PROBLEM >> Copy the data that appears below exactly. Drop the pictures.

Saved entries
Segment Open

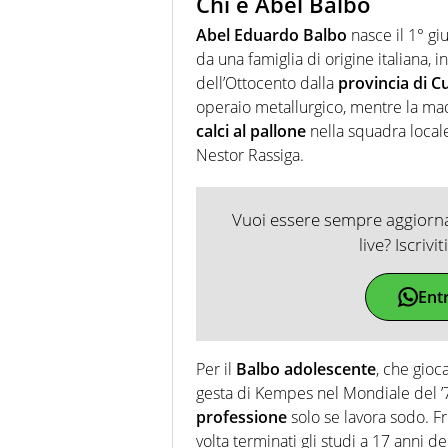
Chi è Abel Balbo
Abel Eduardo Balbo
nasce il 1° gi
da una famiglia di origine italiana, i
dell’Ottocento dalla
provincia di 
operaio metallurgico, mentre la madr
calci al pallone
nella squadra locale
Nestor Rassiga.
Vuoi essere sempre aggiornat
live? Iscrivi
Ent
Per il
Balbo adolescente
, che gioc
gesta di Kempes nel Mondiale del ’7
professione
solo se lavora sodo. Fr
volta terminati gli studi a 17 anni d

Segment Closed

SOLVED PROBLEM >>
Chi è Abel Balbo
Abel Eduardo Balbo
nasce il 1° gi
da una famiglia di origine italiana, i
dell’Ottocento dalla
provincia di 
operaio metallurgico, mentre la madr
calci al pallone
nella squadra locale
Nestor Rassiga.
Vuoi essere sempre aggiornat
live? Iscrivi
Ent
Per il
Balbo adolescente
, che gioc
gesta di Kempes nel Mondiale del ’7
professione
solo se lavora sodo. Fr
volta terminati gli studi a 17 anni d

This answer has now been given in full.